[0001] Die Erfindung betrifft ein Verfahren zur Herstellung hochfester nahtloser Rohre aus
Stahl durch Warmwalzen und anschließendes beschleunigtes Abkühlen aus der Walzhitze.
Diese Rohre sollen als Ölfeld- und Leitungsrohre einsetzbar sein und mindestens der
API-Gütestufe X70 entsprechen.
[0002] Die Herstellung nahtloser Rohre erfolgt üblicherweise durch Warmwalzen von Stahlblöcken,
die auf etwa 1200 - 1250
o erwärmt wurden. Die Hauptumformung des Walzprozesses findet dicht unterhalb der Blockziehtemperatur,
also bei sehr hohen Temperaturen statt. Die durch die Verformung verursachte Rekristallisation
des Gefüges führt aufgrund dieser hohen Temperaturen zu einem starken Kornwachstum
und infolge dessen zu einer entsprechenden Verschlechterung des Zähigkeitsverhaltens
der Werkstoffe. Es ist daher bisher stets als erforderlich angesehen worden, an den
Walzprozeß eine gesonderte Wärmebehandlung in Form einer Normalisierungs- oder Vergütungsbehandlung
anzuschließen, bei der durch Umkörnung ein feineres Gefüge und dadurch eine Verbesserung
der Zähigkeitseigenschaften erreicht wird.

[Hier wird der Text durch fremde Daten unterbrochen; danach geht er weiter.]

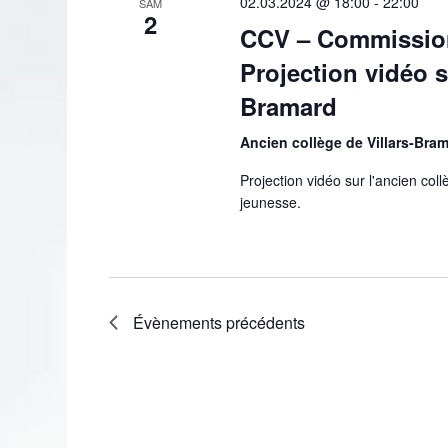
02.03.2024 @ 18:00
-
22:00
SAM
2
CCV – Commission 
Projection vidéo s
Bramard
Ancien collège de Villars-Bra
Projection vidéo sur l'ancien coll
jeunesse.
Évènements
précédents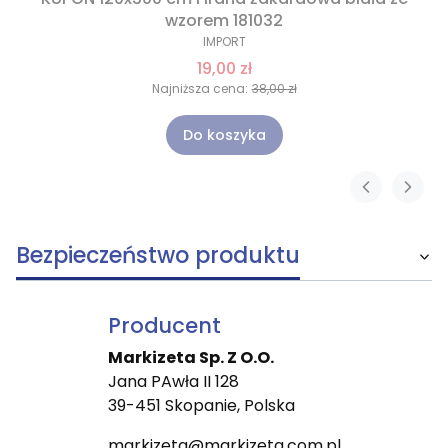
wzorem 181032
IMPORT
19,00 zł
Najniższa cena:
38,00 zł
Do koszyka
Bezpieczeństwo produktu
Producent
Markizeta Sp. Z O.O.
Jana PAwła II 128
39-451 Skopanie, Polska
markizeta@markizeta.com.pl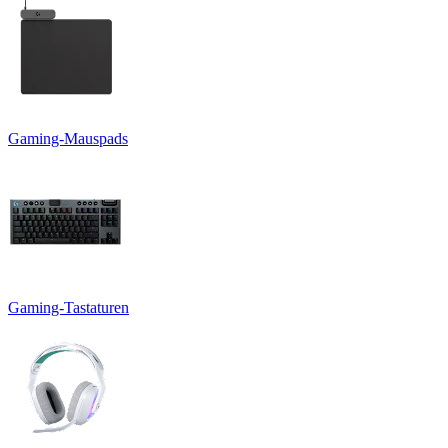
Gaming-Mauspads
Gaming-Tastaturen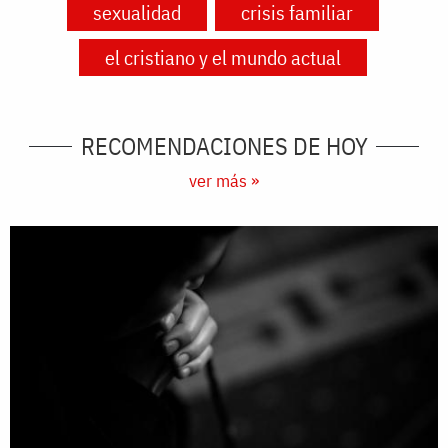
sexualidad
crisis familiar
el cristiano y el mundo actual
RECOMENDACIONES DE HOY
ver más »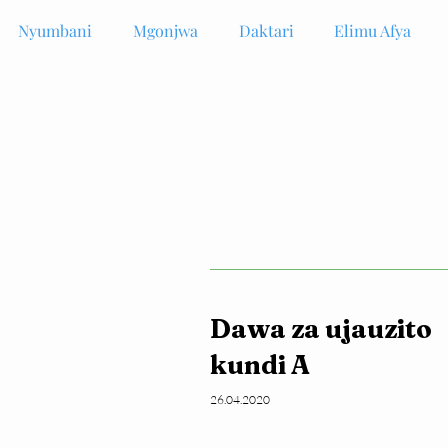
Nyumbani
Mgonjwa
Daktari
Elimu Afya
Dawa za ujauzito
kundi A
26.04.2020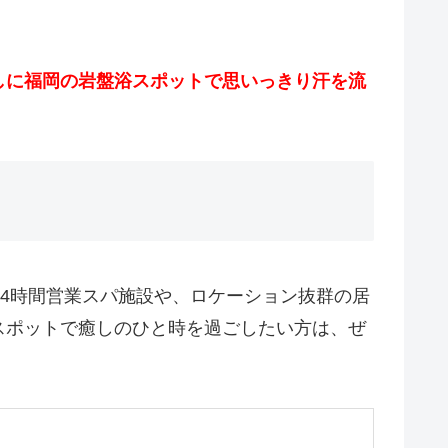
しに福岡の岩盤浴スポットで思いっきり汗を流
24時間営業スパ施設や、ロケーション抜群の居
スポットで癒しのひと時を過ごしたい方は、ぜ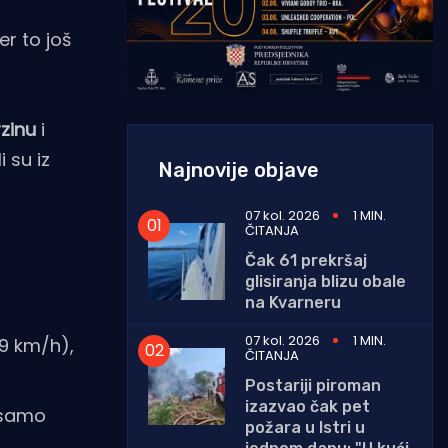
er to još
zinu
i
 su iz
Najnovije objave
07 kol. 2026
1 MIN.
ČITANJA
Čak 61 prekršaj
glisiranja blizu obale
na Kvarneru
07 kol. 2026
1 MIN.
(9 km/h),
ČITANJA
Postariji piroman
izazvao čak pet
 samo
požara u Istri u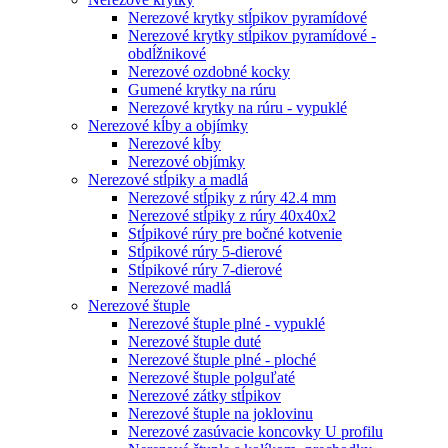
Nerezové krytky stĺpikov pyramídové
Nerezové krytky stĺpikov pyramídové -
obdĺžnikové
Nerezové ozdobné kocky
Gumené krytky na rúru
Nerezové krytky na rúru - vypuklé
Nerezové kĺby a objímky
Nerezové kĺby
Nerezové objímky
Nerezové stĺpiky a madlá
Nerezové stĺpiky z rúry 42.4 mm
Nerezové stĺpiky z rúry 40x40x2
Stĺpikové rúry pre bočné kotvenie
Stĺpikové rúry 5-dierové
Stĺpikové rúry 7-dierové
Nerezové madlá
Nerezové štuple
Nerezové štuple plné - vypuklé
Nerezové štuple duté
Nerezové štuple plné - ploché
Nerezové štuple polguľaté
Nerezové zátky stĺpikov
Nerezové štuple na joklovinu
Nerezové zasúvacie koncovky U profilu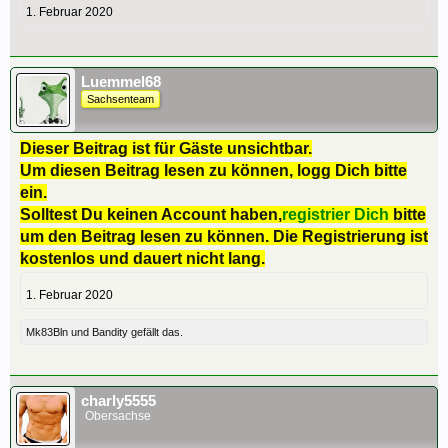
1. Februar 2020
Luemmel68
Sachsenteam
Dieser Beitrag ist für Gäste unsichtbar.
Um diesen Beitrag lesen zu können, logg Dich bitte
ein.
Solltest Du keinen Account haben,
registrier Dich
bitte
um den Beitrag lesen zu können. Die Registrierung ist
kostenlos und dauert nicht lang.
1. Februar 2020
Mk83Bln
und
Bandity
gefällt das.
charly5555
Obersachse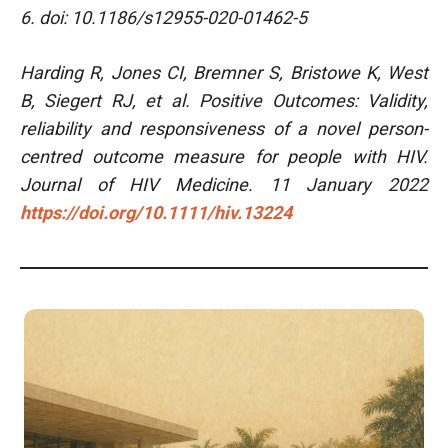
6. doi: 10.1186/s12955-020-01462-5
Harding R, Jones CI, Bremner S, Bristowe K, West
B, Siegert RJ, et al. Positive Outcomes: Validity,
reliability and responsiveness of a novel person-
centred outcome measure for people with HIV.
Journal of HIV Medicine. 11 January 2022
https://doi.org/10.1111/hiv.13224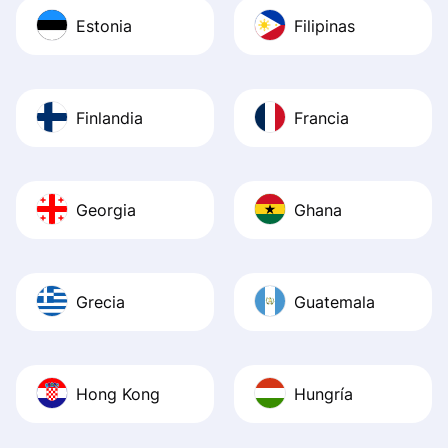
Estonia
Filipinas
Finlandia
Francia
Georgia
Ghana
Grecia
Guatemala
Hong Kong
Hungría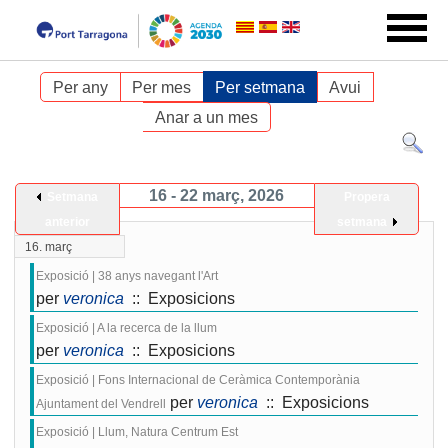
Per any
Per mes
Per setmana
Avui
Anar a un mes
16 - 22 març, 2026
Setmana
Propera
anterior
setmana
16. març
Exposició | 38 anys navegant l'Art
per
veronica
:: Exposicions
Exposició | A la recerca de la llum
per
veronica
:: Exposicions
Exposició | Fons Internacional de Ceràmica Contemporània
per
veronica
:: Exposicions
Ajuntament del Vendrell
Exposició | Llum, Natura Centrum Est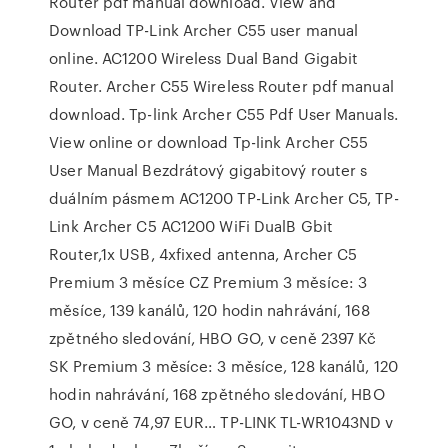
Router pdf manual download. View and
Download TP-Link Archer C55 user manual
online. AC1200 Wireless Dual Band Gigabit
Router. Archer C55 Wireless Router pdf manual
download. Tp-link Archer C55 Pdf User Manuals.
View online or download Tp-link Archer C55
User Manual Bezdrátový gigabitový router s
duálním pásmem AC1200 TP-Link Archer C5, TP-
Link Archer C5 AC1200 WiFi DualB Gbit
Router,1x USB, 4xfixed antenna, Archer C5
Premium 3 měsíce CZ Premium 3 měsíce: 3
měsíce, 139 kanálů, 120 hodin nahrávání, 168
zpětného sledování, HBO GO, v ceně 2397 Kč
SK Premium 3 měsíce: 3 měsíce, 128 kanálů, 120
hodin nahrávání, 168 zpětného sledování, HBO
GO, v ceně 74,97 EUR… TP-LINK TL-WR1043ND v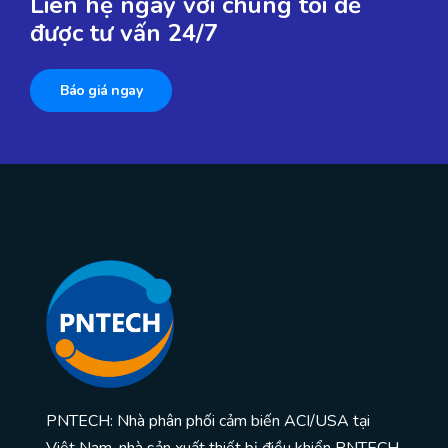
Liên hệ ngay với chúng tôi để
được tư vấn 24/7
Báo giá ngay
PNTECH: Nhà phân phối cảm biến ACI/USA tại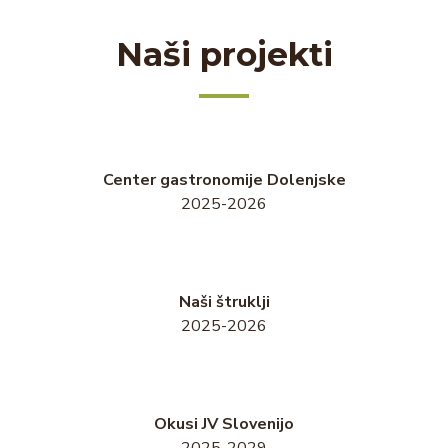
Naši projekti
Center gastronomije Dolenjske
2025-2026
Naši štruklji
2025-2026
Okusi JV Slovenijo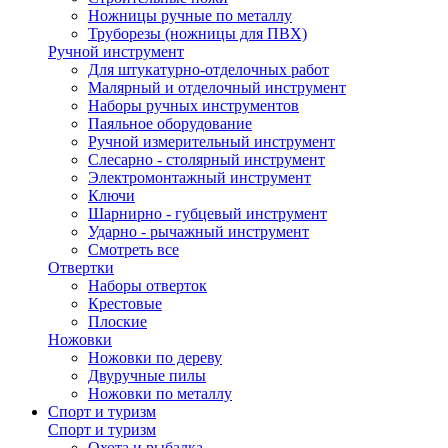
Ножницы ручные по металлу
Труборезы (ножницы для ПВХ)
Ручной инструмент
Для штукатурно-отделочных работ
Малярный и отделочный инструмент
Наборы ручных инструментов
Паяльное оборудование
Ручной измерительный инструмент
Слесарно - столярный инструмент
Электромонтажный инструмент
Ключи
Шарнирно - губцевый инструмент
Ударно - рычажный инструмент
Смотреть все
Отвертки
Наборы отверток
Крестовые
Плоские
Ножовки
Ножовки по дереву
Двуручные пилы
Ножовки по металлу
Спорт и туризм
Спорт и туризм
Охота и рыбалка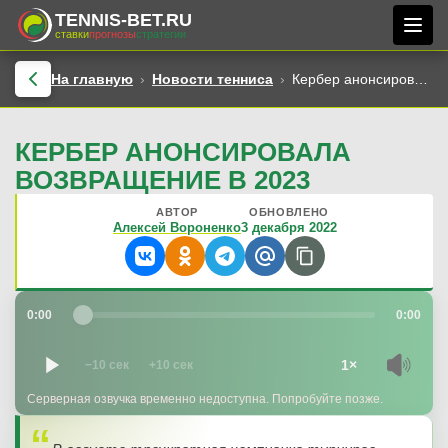
TENNIS-BET.RU
ставки
прогнозы
стратегии
На главную
Новости тенниса
Кербер анонсировала возвращение в 2023
КЕРБЕР АНОНСИРОВАЛА
ВОЗВРАЩЕНИЕ В 2023
АВТОР
ОБНОВЛЕНО
Алексей Вороненко
3 декабря 2022
0:00
0:00
1×
−10 сек
+10 сек
Серверная озвучка временно недоступна. Попробуйте позже.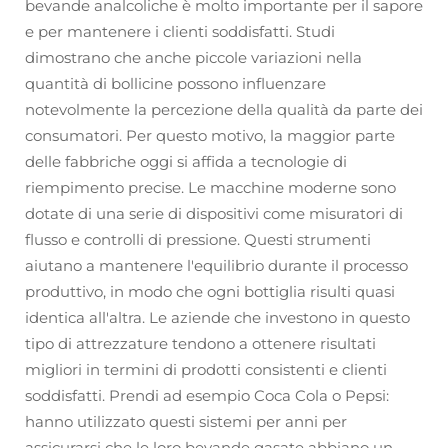
bevande analcoliche è molto importante per il sapore
e per mantenere i clienti soddisfatti. Studi
dimostrano che anche piccole variazioni nella
quantità di bollicine possono influenzare
notevolmente la percezione della qualità da parte dei
consumatori. Per questo motivo, la maggior parte
delle fabbriche oggi si affida a tecnologie di
riempimento precise. Le macchine moderne sono
dotate di una serie di dispositivi come misuratori di
flusso e controlli di pressione. Questi strumenti
aiutano a mantenere l'equilibrio durante il processo
produttivo, in modo che ogni bottiglia risulti quasi
identica all'altra. Le aziende che investono in questo
tipo di attrezzature tendono a ottenere risultati
migliori in termini di prodotti consistenti e clienti
soddisfatti. Prendi ad esempio Coca Cola o Pepsi:
hanno utilizzato questi sistemi per anni per
assicurarsi che le loro bevande gasate abbiano un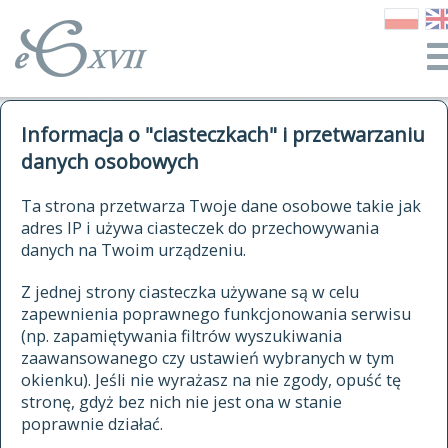
o Słowniku
Informacja o "ciasteczkach" i przetwarzaniu
autorzy Słownika
kwerendy
danych osobowych
jak cytować Słownik
historia
ELEKTRONICZNY SŁOWNIK
Ta strona przetwarza Twoje dane osobowe takie jak
publikacje
adres IP i używa ciasteczek do przechowywania
JĘZYKA POLSKIEGO
źródła
danych na Twoim urządzeniu.
XVII I XVIII WIEKU
autorzy tekstów źródłowych
Z jednej strony ciasteczka używane są w celu
zapewnienia poprawnego funkcjonowania serwisu
zasady opracowania
(np. zapamiętywania filtrów wyszukiwania
statystyki
zaawansowanego czy ustawień wybranych w tym
znajdź hasła
okienku). Jeśli nie wyrażasz na nie zgody, opuść tę
najnowsze hasła
stronę, gdyż bez nich nie jest ona w stanie
poprawnie działać.
zaczynające się od
ostatnio zmodyfikowane hasła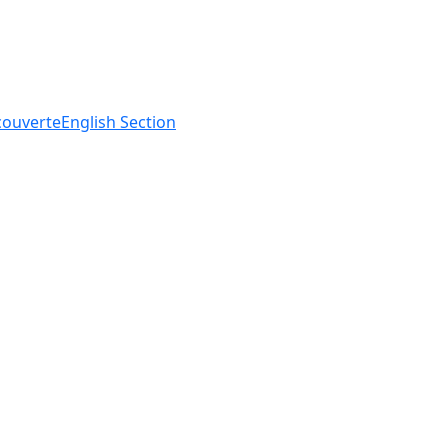
ouverte
English
Section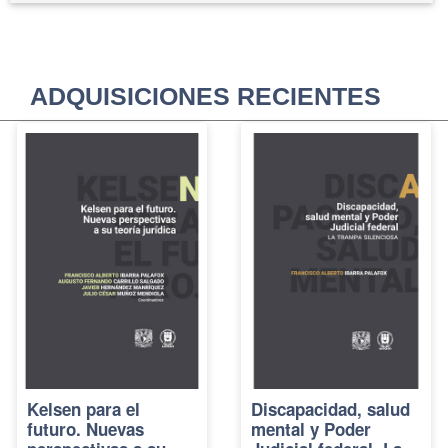
ADQUISICIONES RECIENTES
Kelsen para el
Discapacidad, salud
futuro. Nuevas
mental y Poder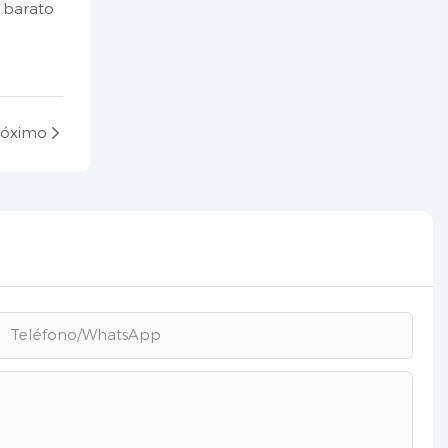
s barato
róximo
Teléfono/WhatsApp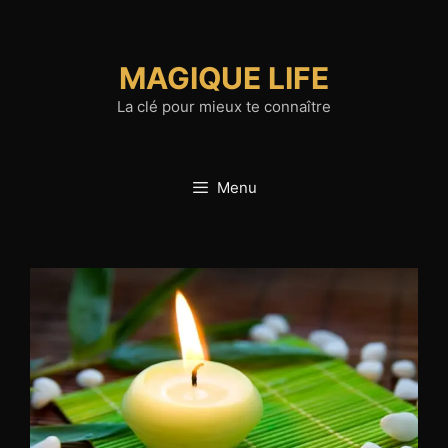
Aller
au
contenu
MAGIQUE LIFE
La clé pour mieux te connaître
Menu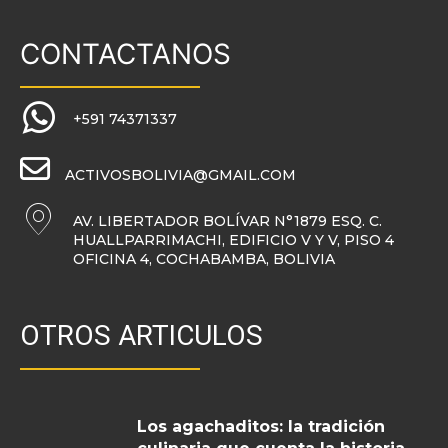
CONTACTANOS
+591 74371337
ACTIVOSBOLIVIA@GMAIL.COM
AV. LIBERTADOR BOLÍVAR N°1879 ESQ. C.
HUALLPARRIMACHI, EDIFICIO V Y V, PISO 4
OFICINA 4, COCHABAMBA, BOLIVIA
OTROS ARTICULOS
Los agachaditos: la tradición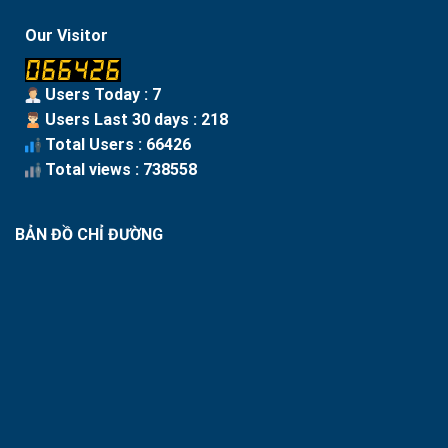
Our Visitor
Users Today : 7
Users Last 30 days : 218
Total Users : 66426
Total views : 738558
BẢN ĐỒ CHỈ ĐƯỜNG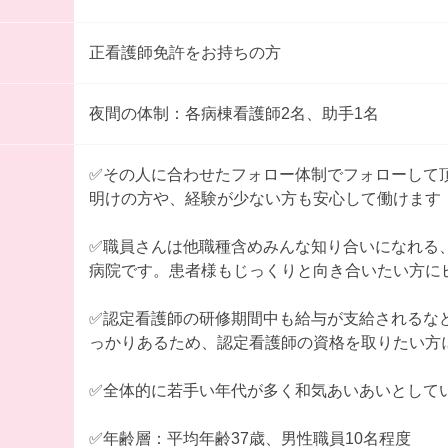
正看護師免許をお持ちの方
夜間の体制：各病棟看護師2名、助手1名
✅その人に合わせたフォロー体制でフォローして
明けの方や、経験が少ない方も安心して働けます
✅職員さんは他職種含めみんな知り合いになれる
病院です。患者様もじっくりと向き合いたい方に
✅認定看護師の研修期間中も給与が支給されるな
っかりあるため、認定看護師の資格を取りたい方
✅全体的に若手い年代が多く和気あいあいとして
✅年齢層：平均年齢37歳、男性職員10名程度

[0003] Eine solche Wärmebehandlung erfordert einen erheblichen Aufwand an Zeit und Kosten,
so daß es wünschenswert ist, einen Weg zu finden, diese Zusatzbehandlung zu vermeiden.
Grundsätzlich bietet es sich an, durch eine gezielte Abkühlung nach dem Warmwalzen
im Rohr ein bainitisches Gefüge zu erzeugen, also sowohl die Ferritbildung als auch
die Martensitbildung weitestgehend zu vermeiden. Ein bainitisches Gefüge liefert neben
hohen Festigkeitskennwerten gute Zähigkeitseigenschaften. Dieser Weg ist jedoch bisher
für einen großtechnischen Einsatz nicht praktikabel gewesen, weil die Temperaturführung
während der beschleunigten Abkühlung nicht so erfolgen konnte, daß das Bainitgebiet
sicher erreicht wurde.
[0004] Dies liegt daran, daß die einzelnen Stahlrohre unvermeidbar am Ende der letzten Walzstufe
stets nicht nur untereinander unterschiedliche Temperaturen aufweisen; es bestehen
auch erhebliche Temperaturdifferenzen über die Rohrlänge und sogar über den Rohrumfang.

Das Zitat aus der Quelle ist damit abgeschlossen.